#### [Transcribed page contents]

::::::::

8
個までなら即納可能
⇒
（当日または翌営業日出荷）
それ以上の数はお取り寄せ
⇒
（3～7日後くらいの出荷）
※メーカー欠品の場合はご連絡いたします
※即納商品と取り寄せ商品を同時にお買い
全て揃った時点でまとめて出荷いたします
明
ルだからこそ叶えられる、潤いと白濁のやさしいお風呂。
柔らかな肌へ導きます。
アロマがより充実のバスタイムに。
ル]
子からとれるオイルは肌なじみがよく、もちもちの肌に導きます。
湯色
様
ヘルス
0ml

::::::::

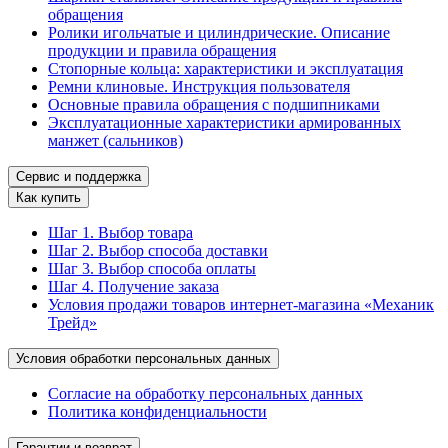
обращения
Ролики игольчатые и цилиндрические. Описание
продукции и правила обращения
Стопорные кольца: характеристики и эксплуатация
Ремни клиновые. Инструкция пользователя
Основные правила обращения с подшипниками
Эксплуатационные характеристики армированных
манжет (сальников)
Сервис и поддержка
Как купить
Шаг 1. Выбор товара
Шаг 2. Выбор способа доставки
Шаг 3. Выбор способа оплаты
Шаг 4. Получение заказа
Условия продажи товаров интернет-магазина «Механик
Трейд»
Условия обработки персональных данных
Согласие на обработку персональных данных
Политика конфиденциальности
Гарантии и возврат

::::::::

#### [Exercise details]
Which lines in the data above hold the string "Выбор"? Return each of them.

#### [Solution to this problem]
Шаг 1. Выбор товара
Шаг 2. Выбор способа доставки
Шаг 3. Выбор способа оплаты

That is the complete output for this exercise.